Once again, in the debate over California’s Proposition 29, the tobacco companies seem to have all the money in the world, even though relatively few people smoke nowadays. Under the circumstances, I don’t shed much of a tear for them.
1. They could put on their packs, in type as large as the health warning, “DISPOSE OF PROPERLY – PUT BUTT BACK IN PACK.” Or, they could include a little plastic bag with each pack, of the kind that we insist dog walkers carry – no one crusades against dogs as a health hazard, and the way we deal with solid dog waste is the way we should deal with cigarette waste. It’s amazing, in a society where so few people supposedly smoke, how much litter is composed of butts. In fact, one reason I took up smoking cigarettes at the advanced age of 59 is precisely that I wanted to be able to practice what I preach, and show that it could be done. A stupid reason for starting smoking? Well, is there an intelligent reason for starting smoking? I don’t think so. I mean, if the beer companies can put on their cans “Dispose of Properly” so can Altria, or whatever it’s called.

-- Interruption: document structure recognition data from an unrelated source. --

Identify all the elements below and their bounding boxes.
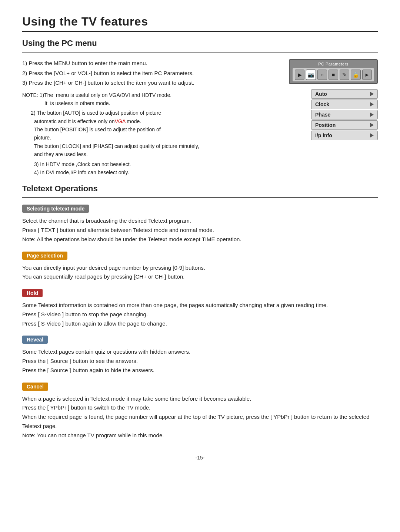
- note-2b: automatic and it is effective only onVGA…: [34, 117, 270, 125]
- subsection-selecting-teletext: Selecting teletext mode Select the chann…: [22, 205, 378, 244]
- menu-item-ip-info: I/p info: [311, 131, 378, 140]
- pc-menu-title: Using the PC menu: [22, 38, 378, 48]
- pc-menu-section: 1) Press the MENU button to enter the ma…: [22, 59, 378, 176]
- badge-hold: Hold: [22, 289, 43, 297]
- pc-params-label: PC Parameters: [293, 62, 374, 67]
- subsection-cancel: Cancel When a page is selected in Telete…: [22, 383, 378, 440]
- icon-1: ▶: [295, 70, 304, 80]
- note-2: 2) The button [AUTO] is used to adjust p…: [22, 109, 270, 117]
- icon-6: 🔒: [351, 70, 360, 80]
- menu-item-position: Position: [311, 120, 378, 130]
- teletext-section: Teletext Operations Selecting teletext m…: [22, 184, 378, 440]
- menu-item-phase: Phase: [311, 110, 378, 119]
- page-title: Using the TV features: [22, 15, 378, 28]
- note-1: NOTE: 1)The menu is useful only on VGA/D…: [22, 91, 270, 99]
- subsection-page-selection: Page selection You can directly input yo…: [22, 252, 378, 282]
- pc-menu-graphic: PC Parameters ▶ 📷 ○ ■ ✎ 🔒 ► Auto Clock P…: [281, 59, 378, 176]
- pc-icons-bar: PC Parameters ▶ 📷 ○ ■ ✎ 🔒 ►: [289, 59, 378, 84]
- note-2e: The button [CLOCK] and [PHASE] can adjus…: [34, 142, 270, 150]
- pc-menu-steps: 1) Press the MENU button to enter the ma…: [22, 59, 270, 87]
- arrow-auto: [370, 92, 374, 96]
- title-divider: [22, 31, 378, 32]
- page-number: -15-: [22, 455, 378, 461]
- content-hold: Some Teletext information is contained o…: [22, 301, 378, 328]
- content-selecting-teletext: Select the channel that is broadcasting …: [22, 216, 378, 244]
- content-reveal: Some Teletext pages contain quiz or ques…: [22, 347, 378, 375]
- note-2d: picture.: [34, 134, 270, 142]
- note-4: 4) In DVI mode,I/P info can beselect onl…: [34, 168, 270, 176]
- note-2c: The button [POSITION] is used to adjust …: [34, 125, 270, 134]
- teletext-divider: [22, 197, 378, 198]
- note-1b: It is useless in others mode.: [44, 99, 270, 107]
- arrow-phase: [370, 112, 374, 117]
- pc-menu-list: Auto Clock Phase Position I/p info: [311, 89, 378, 140]
- pc-menu-text: 1) Press the MENU button to enter the ma…: [22, 59, 270, 176]
- pc-menu-divider: [22, 52, 378, 53]
- subsection-reveal: Reveal Some Teletext pages contain quiz …: [22, 336, 378, 375]
- note-2f: and they are used less.: [34, 150, 270, 158]
- badge-page-selection: Page selection: [22, 252, 67, 260]
- step-2: 2) Press the [VOL+ or VOL-] button to se…: [22, 69, 270, 78]
- menu-item-clock: Clock: [311, 100, 378, 109]
- content-page-selection: You can directly input your desired page…: [22, 263, 378, 282]
- badge-reveal: Reveal: [22, 336, 48, 344]
- arrow-clock: [370, 102, 374, 107]
- icon-4: ■: [329, 70, 338, 80]
- step-1: 1) Press the MENU button to enter the ma…: [22, 59, 270, 68]
- badge-selecting-teletext: Selecting teletext mode: [22, 205, 89, 213]
- note-3: 3) In HDTV mode ,Clock can not beselect.: [34, 160, 270, 168]
- arrow-ip-info: [370, 133, 374, 138]
- teletext-title: Teletext Operations: [22, 184, 378, 193]
- vga-text: VGA: [115, 118, 126, 124]
- badge-cancel: Cancel: [22, 383, 48, 391]
- notes-block: NOTE: 1)The menu is useful only on VGA/D…: [22, 91, 270, 177]
- content-cancel: When a page is selected in Teletext mode…: [22, 394, 378, 440]
- arrow-position: [370, 123, 374, 127]
- icon-2: 📷: [306, 70, 316, 80]
- step-3: 3) Press the [CH+ or CH-] button to sele…: [22, 79, 270, 87]
- icon-3: ○: [317, 70, 327, 80]
- subsection-hold: Hold Some Teletext information is contai…: [22, 289, 378, 328]
- icon-7: ►: [362, 70, 372, 80]
- menu-item-auto: Auto: [311, 89, 378, 99]
- icon-5: ✎: [340, 70, 349, 80]
- icon-row: ▶ 📷 ○ ■ ✎ 🔒 ►: [293, 68, 374, 81]
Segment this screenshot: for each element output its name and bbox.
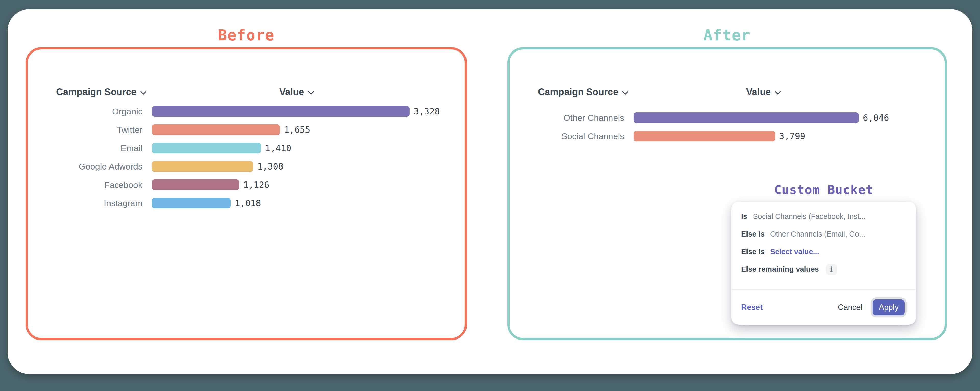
value-label: 1,308 [257,161,283,171]
chevron-down-icon [774,91,781,95]
chart-row: Google Adwords1,308 [28,157,465,176]
rule-operator-label: Is [741,212,747,221]
chart-row: Organic3,328 [28,102,465,120]
bucket-rule-row: Else IsSelect value... [741,243,908,261]
category-label: Instagram [28,198,142,208]
bucket-rule-row: Else IsOther Channels (Email, Go... [741,225,908,243]
bar[interactable] [152,161,253,172]
column-header-label: Value [280,87,304,97]
page-background: Before After Campaign Source Value Organ… [0,0,980,391]
rule-value[interactable]: Social Channels (Facebook, Inst... [753,212,865,221]
bar[interactable] [152,179,239,190]
column-header-campaign-source[interactable]: Campaign Source [538,87,628,97]
bar-rows: Organic3,328Twitter1,655Email1,410Google… [28,102,465,212]
value-label: 1,018 [235,198,261,208]
after-title: After [508,27,947,44]
chevron-down-icon [307,91,314,95]
value-label: 1,655 [284,125,310,135]
chart-row: Twitter1,655 [28,120,465,139]
chart-row: Other Channels6,046 [510,109,945,127]
column-header-value[interactable]: Value [280,87,314,97]
category-label: Google Adwords [28,161,142,171]
bucket-rules: IsSocial Channels (Facebook, Inst...Else… [741,208,908,278]
chart-row: Facebook1,126 [28,176,465,194]
column-header-label: Value [746,87,771,97]
chevron-down-icon [622,91,628,95]
value-label: 6,046 [863,112,889,123]
before-title: Before [25,27,467,44]
category-label: Organic [28,106,142,117]
column-header-label: Campaign Source [538,87,618,97]
value-label: 1,126 [243,180,269,190]
before-panel: Campaign Source Value Organic3,328Twitte… [25,47,467,340]
category-label: Facebook [28,180,142,190]
column-header-label: Campaign Source [56,87,137,97]
chevron-down-icon [140,91,147,95]
chart-row: Social Channels3,799 [510,127,945,145]
column-header-value[interactable]: Value [746,87,781,97]
value-label: 3,799 [779,131,805,141]
apply-button[interactable]: Apply [873,299,905,315]
rule-value[interactable]: Other Channels (Email, Go... [770,230,865,238]
bar[interactable] [634,112,859,123]
category-label: Social Channels [510,131,624,141]
category-label: Other Channels [510,113,624,123]
bar[interactable] [152,124,280,135]
category-label: Email [28,143,142,153]
value-label: 3,328 [414,106,440,117]
chart-row: Email1,410 [28,139,465,157]
custom-bucket-title: Custom Bucket [732,182,916,197]
bar[interactable] [152,143,261,154]
popup-footer: Reset Cancel Apply [732,290,916,325]
bar-rows: Other Channels6,046Social Channels3,799 [510,109,945,145]
category-label: Twitter [28,125,142,135]
custom-bucket-popup: IsSocial Channels (Facebook, Inst...Else… [732,202,916,325]
reset-button[interactable]: Reset [741,303,762,312]
column-header-campaign-source[interactable]: Campaign Source [56,87,147,97]
bucket-rule-row: IsSocial Channels (Facebook, Inst... [741,208,908,225]
bar[interactable] [152,106,410,117]
select-value-link[interactable]: Select value... [770,247,819,256]
before-chart: Campaign Source Value Organic3,328Twitte… [28,49,465,338]
cancel-button[interactable]: Cancel [838,303,862,312]
chart-row: Instagram1,018 [28,194,465,212]
bucket-rule-row: Else remaining valuesi [741,261,908,278]
bar[interactable] [152,198,231,209]
value-label: 1,410 [265,143,291,153]
bar[interactable] [634,131,775,141]
info-icon[interactable]: i [826,264,837,275]
rule-operator-label: Else remaining values [741,265,819,274]
rule-operator-label: Else Is [741,230,765,238]
rule-operator-label: Else Is [741,247,765,256]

2. They could take back filters and recycle them into something, paying us a penny per filter, like we already do with certain kinds of glass bottles and cans. Surely all those filters can be used for something. And surely the tobacco companies have enough money to be able to support some research on this subject. And, for those who wish to keep the penny in circulation [the Canadians are phasing out theirs, and no coin in common use in Europe is worth that little] here’s a use for it.
3. Tobacco taxes could be used to support the supplemental health insurance system, for those who have trouble affording health insurance, because their product does burden the health care system. I’m not in favor of a “public option,” necessarily, so I don’t know how it is to be worked out. Maybe an “assigned risk pool” like with auto insurance. Anyhow, tobacco should not be the cash cow for everybody’s favorite cause, as it seems to be now. Cigarette smokers and rich people – not much overlap between the two nowadays – are the “other people” or “not me” whom we feel free to tax heavily.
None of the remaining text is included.